The initial phase focuses on exploratory data analysis (EDA) to understand the intricacies of the dataset, which comprises over 5 million entries and 17 columns, including time-related data, order book metrics, and market metrics.
In-depth feature engineering was conducted to enhance the model's predictive power. This includes:
- Imbalance Features: Calculating imbalance direction, book imbalance, and price imbalance.
- Order Book Features: Including bid-ask spread, mid-price movement, normalized spread, and size ratio.
- Order Flow and Volume Features: Tracking volume changes and daily volatility.

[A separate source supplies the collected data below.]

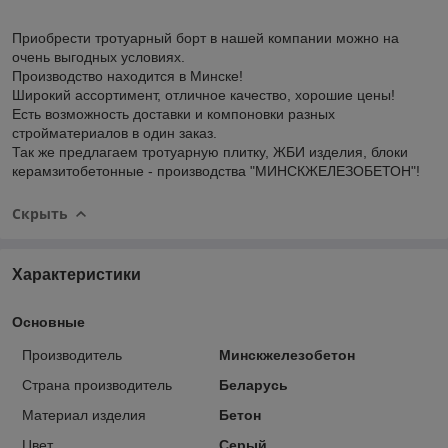
Приобрести тротуарный борт в нашей компании можно на
очень выгодных условиях.
Производство находится в Минске!
Широкий ассортимент, отличное качество, хорошие цены!
Есть возможность доставки и компоновки разных
стройматериалов в один заказ.
Так же предлагаем тротуарную плитку, ЖБИ изделия, блоки
керамзитобетонные - производства "МИНСКЖЕЛЕЗОБЕТОН"!
Скрыть
Характеристики
Основные
Производитель
Минскжелезобетон
Страна производитель
Беларусь
Материал изделия
Бетон
Цвет
Серый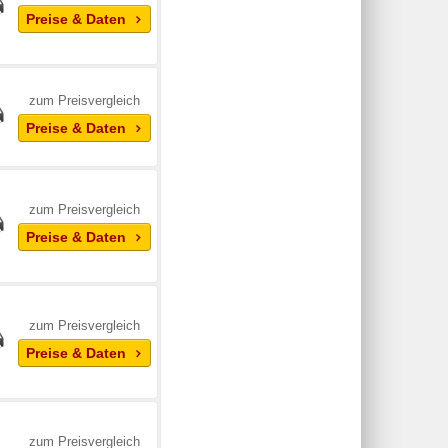
Preise & Daten
zum Preisvergleich
Preise & Daten
zum Preisvergleich
Preise & Daten
zum Preisvergleich
Preise & Daten
zum Preisvergleich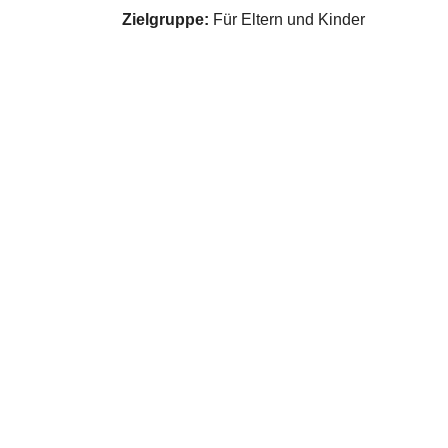
Zielgruppe:
Für Eltern und Kinder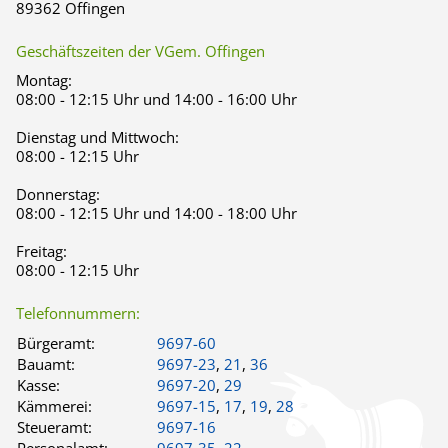
89362 Offingen
Geschäftszeiten der VGem. Offingen
Montag:
08:00 - 12:15 Uhr und 14:00 - 16:00 Uhr
Dienstag und Mittwoch:
08:00 - 12:15 Uhr
Donnerstag:
08:00 - 12:15 Uhr und 14:00 - 18:00 Uhr
Freitag:
08:00 - 12:15 Uhr
Telefonnummern:
Bürgeramt:
9697-60
Bauamt:
9697-23
,
21
,
36
Kasse:
9697-20
,
29
Kämmerei:
9697-15
,
17
,
19
,
28
Steueramt:
9697-16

- Pricing Features: Focusing on reference to WAP ratio, overnight returns, and more.
- Technical Indicators: Applying MACD, RSI, RoC13, Bollinger Bands, and others.
- Transformation Techniques: Utilizing linear interpolation, linear regression, and various transformations for missing value imputation and feature optimization.

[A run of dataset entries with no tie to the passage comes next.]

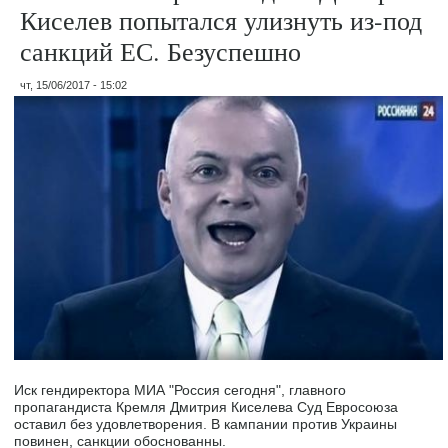
Киселев попытался улизнуть из-под
санкций ЕС. Безуспешно
чт, 15/06/2017 - 15:02
Иск гендиректора МИА "Россия сегодня", главного
пропагандиста Кремля Дмитрия Киселева Суд Евросоюза
оставил без удовлетворения. В кампании против Украины
повинен, санкции обоснованны.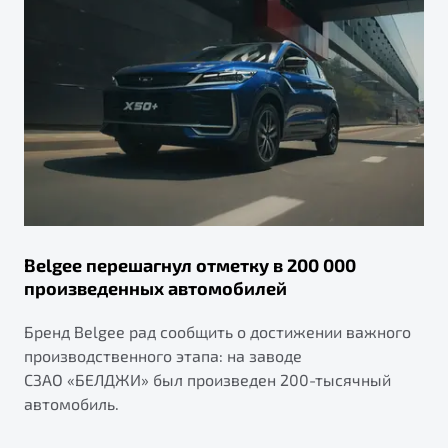
Belgee перешагнул отметку в 200 000
произведенных автомобилей
Бренд Belgee рад сообщить о достижении важного
производственного этапа: на заводе
СЗАО «БЕЛДЖИ» был произведен 200-тысячный
автомобиль.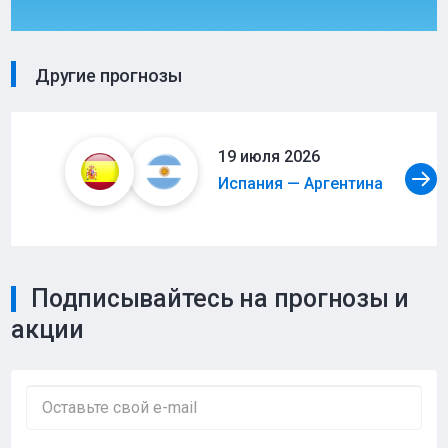
Другие прогнозы
19 июля 2026
Испания — Аргентина
Подписывайтесь на прогнозы и
акции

- Parameters: Learning rate, max depth, min child weight, colsample by tree, subsample.
- Bayesian Hyperparameter Tuning for enhanced performance.

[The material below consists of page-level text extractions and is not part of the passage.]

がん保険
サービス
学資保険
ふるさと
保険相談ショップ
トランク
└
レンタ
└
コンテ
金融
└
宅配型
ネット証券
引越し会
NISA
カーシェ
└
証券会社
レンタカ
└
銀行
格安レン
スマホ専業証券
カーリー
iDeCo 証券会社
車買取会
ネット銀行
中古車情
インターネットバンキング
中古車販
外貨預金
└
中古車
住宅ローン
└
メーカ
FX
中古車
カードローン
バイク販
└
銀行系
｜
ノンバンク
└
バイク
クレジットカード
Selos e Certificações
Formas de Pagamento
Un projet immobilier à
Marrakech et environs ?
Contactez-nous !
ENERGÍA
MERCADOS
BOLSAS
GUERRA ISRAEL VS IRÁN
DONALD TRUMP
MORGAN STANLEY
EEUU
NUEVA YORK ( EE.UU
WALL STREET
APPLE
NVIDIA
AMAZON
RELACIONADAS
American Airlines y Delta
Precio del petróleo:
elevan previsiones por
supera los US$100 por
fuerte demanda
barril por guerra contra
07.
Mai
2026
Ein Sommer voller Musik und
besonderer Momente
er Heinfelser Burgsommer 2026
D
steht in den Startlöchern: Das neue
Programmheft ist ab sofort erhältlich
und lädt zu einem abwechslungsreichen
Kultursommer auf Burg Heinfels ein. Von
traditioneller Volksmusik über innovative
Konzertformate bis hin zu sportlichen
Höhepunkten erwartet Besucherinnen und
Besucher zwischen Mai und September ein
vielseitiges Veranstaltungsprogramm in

- Model Evaluation using Mean Absolute Error (MAE).
- Architecture: Combines convolutional layers, bidirectional LSTM layers, and attention mechanisms.
- Training: Utilizes Adam optimizer with a learning rate of 0.001 and TPU execution for efficiency.
- Layers: Includes Conv1D, BatchNormalization, Dropout, Bidirectional LSTM, and Dense layers.
- Hyperparameters: Batch size dynamically adjusted for TPU execution, dropout rates for regularization.
- Specifics: The model was trained with 82 input dimensions and 54 time steps. LSTM units were set to 32. The model was compiled with a mean squared error loss function and evaluated using MAE.
- The XGBoost model showed significant performance, optimized through Bayesian Hyperparameter Tuning, achieving a Mean Absolute Error (MAE) of 2.46999 on the test set and about 3.0 during training, indicating its effectiveness in time series forecasting.
- Architecture: Integrates convolutional layers for feature extraction, bidirectional LSTM layers for capturing temporal dependencies, and attention mechanisms for focusing on relevant time steps.
- Training Environment: Utilizes Tensor Processing Units (TPUs) for efficient and faster training processes.
- Model Serialization: The trained models are saved for future use, ensuring reproducibility and deployment readiness.
- Data scaling and transformation using MinMaxScaler.
- Outlier detection and handling.
- Lag features and rolling window statistics for capturing temporal trends.
- Data partitioning into training, validation, and test sets.
During the API testing phase, a mock loop was established to handle incoming test data. The test data was processed and prepared for prediction using either the Neural or XGBoost models, depending on the Modelling flag.
- Neural Model Processing: Test data is scaled using a saved MinMaxScaler model. Predictions are generated using the CNN-BiLSTM-ATN model, with reshaped data to match the model's input shape.
- XGBoost Model Processing: Features are prepared, and predictions are made using the XGBoost model.
- Dynamic Data Update: The training dataset is dynamically updated with new predictions and sorted for consistency.
This approach ensures that the model stays up-to-date with the latest market trends and adapts its predictions accordingly.